## REQUIREMENT
Work out how many lines in the entries below include the word "MAIC". Give nothing but the number.

START SOURCE DATA

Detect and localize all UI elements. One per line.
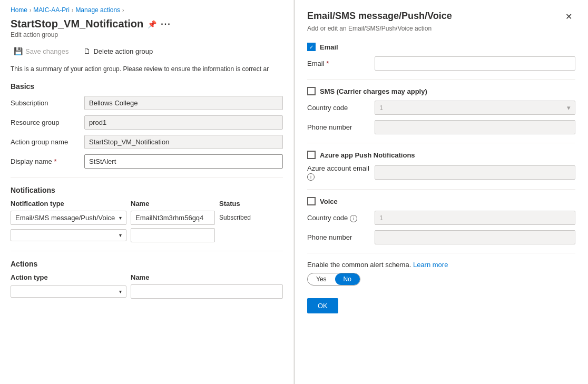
- voice-info-icon[interactable]: i: [350, 215, 357, 222]
- actions-type-dropdown-1[interactable]: ▾: [11, 285, 126, 298]
- ok-button[interactable]: OK: [307, 298, 338, 313]
- breadcrumb: Home › MAIC-AA-Pri › Manage actions ›: [11, 6, 283, 14]
- notif-row2-type: ▾: [11, 229, 126, 241]
- notif-row-2: ▾: [11, 228, 283, 242]
- voice-phone-input[interactable]: [375, 230, 575, 244]
- info-banner: This is a summary of your action group. …: [11, 65, 283, 74]
- save-label: Save changes: [25, 47, 68, 55]
- notif-name-input-1[interactable]: [131, 211, 215, 225]
- breadcrumb-sep-3: ›: [122, 7, 124, 13]
- email-checkbox[interactable]: ✓: [307, 43, 316, 51]
- notif-type-dropdown-1[interactable]: Email/SMS message/Push/Voice ▾: [11, 211, 126, 225]
- notif-dropdown-arrow-1: ▾: [119, 215, 122, 221]
- actions-dropdown-arrow-1: ▾: [119, 289, 122, 294]
- notif-row1-type: Email/SMS message/Push/Voice ▾: [11, 211, 126, 225]
- sms-country-code-dropdown[interactable]: 1 ▾: [375, 101, 575, 115]
- email-section: ✓ Email Email *: [307, 43, 575, 71]
- email-check-mark: ✓: [309, 44, 313, 50]
- email-checkbox-row: ✓ Email: [307, 43, 575, 51]
- notif-col-type-header: Notification type: [11, 200, 126, 208]
- sms-checkbox-label: SMS (Carrier charges may apply): [320, 87, 427, 95]
- section-divider-4: [307, 253, 575, 253]
- email-checkbox-label: Email: [320, 43, 338, 51]
- voice-country-code-row: Country code i: [307, 211, 575, 225]
- schema-label: Enable the common alert schema.: [307, 261, 411, 269]
- schema-section: Enable the common alert schema. Learn mo…: [307, 261, 575, 285]
- resource-group-input[interactable]: [84, 115, 283, 130]
- learn-more-link[interactable]: Learn more: [413, 261, 448, 269]
- display-name-input[interactable]: [84, 154, 283, 169]
- actions-section-title: Actions: [11, 260, 283, 268]
- notif-row-1: Email/SMS message/Push/Voice ▾ Subscribe…: [11, 211, 283, 225]
- sms-section: SMS (Carrier charges may apply) Country …: [307, 87, 575, 134]
- sms-checkbox-row: SMS (Carrier charges may apply): [307, 87, 575, 95]
- flyout-title: Email/SMS message/Push/Voice: [307, 11, 452, 22]
- subscription-input[interactable]: [84, 96, 283, 110]
- edit-label: Edit action group: [11, 31, 283, 38]
- notif-col-name-header: Name: [131, 200, 215, 208]
- actions-row-1: ▾: [11, 284, 283, 299]
- email-field-label: Email *: [307, 60, 370, 67]
- notif-row1-status: Subscribed: [219, 214, 283, 221]
- notif-type-dropdown-2[interactable]: ▾: [11, 229, 126, 241]
- sms-country-code-label: Country code: [307, 104, 370, 112]
- notifications-header: Notification type Name Status: [11, 200, 283, 208]
- display-name-row: Display name *: [11, 154, 283, 169]
- voice-country-code-label: Country code i: [307, 214, 370, 222]
- divider-1: [11, 177, 283, 178]
- resource-group-row: Resource group: [11, 115, 283, 130]
- basics-section-title: Basics: [11, 82, 283, 91]
- delete-label: Delete action group: [93, 47, 153, 55]
- action-group-name-value: [84, 135, 283, 149]
- sms-phone-label: Phone number: [307, 123, 370, 131]
- save-button[interactable]: 💾 Save changes: [11, 45, 72, 57]
- actions-name-input-1[interactable]: [131, 284, 283, 299]
- push-section: Azure app Push Notifications Azure accou…: [307, 151, 575, 181]
- push-checkbox-label: Azure app Push Notifications: [320, 151, 415, 159]
- flyout-close-button[interactable]: ✕: [562, 11, 575, 23]
- subscription-row: Subscription: [11, 96, 283, 110]
- email-field-row: Email *: [307, 56, 575, 71]
- action-group-name-label: Action group name: [11, 138, 84, 146]
- sms-dropdown-arrow: ▾: [567, 104, 571, 112]
- push-email-input[interactable]: [375, 165, 575, 180]
- toggle-no-button[interactable]: No: [335, 273, 360, 285]
- breadcrumb-manage[interactable]: Manage actions: [75, 6, 120, 14]
- sms-phone-input[interactable]: [375, 120, 575, 134]
- delete-button[interactable]: 🗋 Delete action group: [80, 45, 156, 57]
- notif-row2-name: [131, 228, 215, 242]
- breadcrumb-maic[interactable]: MAIC-AA-Pri: [33, 6, 70, 14]
- push-checkbox[interactable]: [307, 151, 316, 159]
- notif-dropdown-arrow-2: ▾: [119, 232, 122, 238]
- breadcrumb-home[interactable]: Home: [11, 6, 27, 14]
- action-group-name-row: Action group name: [11, 135, 283, 149]
- section-divider-2: [307, 143, 575, 143]
- email-input[interactable]: [375, 56, 575, 71]
- notif-row1-name: [131, 211, 215, 225]
- notif-col-status-header: Status: [219, 200, 283, 208]
- push-account-email-label: Azure account email i: [307, 164, 370, 181]
- push-info-icon[interactable]: i: [307, 173, 315, 181]
- voice-section: Voice Country code i Phone number: [307, 197, 575, 244]
- voice-checkbox[interactable]: [307, 197, 316, 205]
- push-email-row: Azure account email i: [307, 164, 575, 181]
- actions-section: Actions Action type Name ▾: [11, 260, 283, 299]
- page-title-text: StartStop_VM_Notification: [11, 18, 143, 30]
- pin-icon[interactable]: 📌: [148, 20, 156, 28]
- resource-group-label: Resource group: [11, 119, 84, 126]
- voice-checkbox-row: Voice: [307, 197, 575, 205]
- sms-checkbox[interactable]: [307, 87, 316, 95]
- subscription-value: [84, 96, 283, 110]
- push-checkbox-row: Azure app Push Notifications: [307, 151, 575, 159]
- action-group-name-input[interactable]: [84, 135, 283, 149]
- display-name-value: [84, 154, 283, 169]
- display-name-label: Display name *: [11, 157, 84, 165]
- actions-col-type-header: Action type: [11, 273, 126, 281]
- more-options-icon[interactable]: ···: [161, 19, 171, 29]
- voice-country-code-input[interactable]: [375, 211, 575, 225]
- toggle-yes-button[interactable]: Yes: [308, 273, 335, 285]
- flyout-panel: Email/SMS message/Push/Voice ✕ Add or ed…: [294, 0, 588, 384]
- flyout-subtitle: Add or edit an Email/SMS/Push/Voice acti…: [307, 25, 575, 32]
- notif-name-input-2[interactable]: [131, 228, 215, 242]
- notifications-section-title: Notifications: [11, 186, 283, 194]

END SOURCE DATA

## WRITTEN SOLUTION
2